Earth is very hot inside. About 1,800 miles below your feet, the center of the planet stays at temperatures over 9,000 degrees. Above the center is a layer of hot rock called the mantle, which moves slowly like thick syrup over millions of years. Sometimes this movement breaks Earth's outer layer, called the crust. Magma finds its way up through the cracks. When it reaches the surface, a volcano is born.

Most volcanoes are found along the edges of tectonic plates. These are the huge pieces of Earth's crust that slowly move around. The most active zone is called the Ring of Fire. It surrounds the Pacific Ocean and includes volcanoes in Japan, Alaska, Indonesia, the Philippines, and along the western coasts of North and South America. About three-quarters of the world's active volcanoes are found in this ring.

Eruptions are not all the same. Some are gentle. Lava slowly flows out of the volcano, and people can sometimes walk right up to it. The Hawaiian volcanoes are famous examples. Other eruptions are violent explosions that shoot ash miles into the sky. In 79 CE, Mount Vesuvius in Italy exploded without warning and buried the Roman city of Pompeii under twenty feet of ash in a single day. The ash preserved the city so well that when archaeologists dug it up more than 1,500 years later, they could still see the outlines of its streets, buildings, and even its people.

Volcanoes can be dangerous, but they have also shaped much of the world. Over billions of years, gases from volcanoes built up most of Earth's atmosphere. Volcanic ash, over time, turns into some of the richest soil on Earth. Much of Italy's farmland, and wide areas in Indonesia and Central America, grow crops in soil made by ancient eruptions. Whole islands, including Hawaii and Iceland, were built by volcanoes.

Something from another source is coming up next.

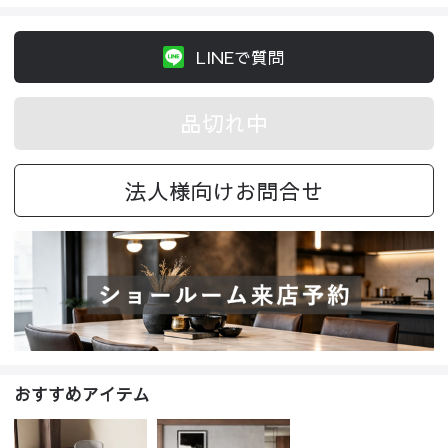
LINEで質問
品切れ中
法人様向けお問合せ
おすすめアイテム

Earth is not the only place in the solar system with volcanoes. Mars has the biggest volcano we know of — Olympus Mons, a huge mountain nearly 70,000 feet tall. That is almost three times the height of Mount Everest. Jupiter's moon Io is the most volcanic place we have ever found; it erupts almost all the time. Venus is covered in volcanoes, and many of them may still be active. Wherever a planet or moon is hot inside, volcanoes seem to follow.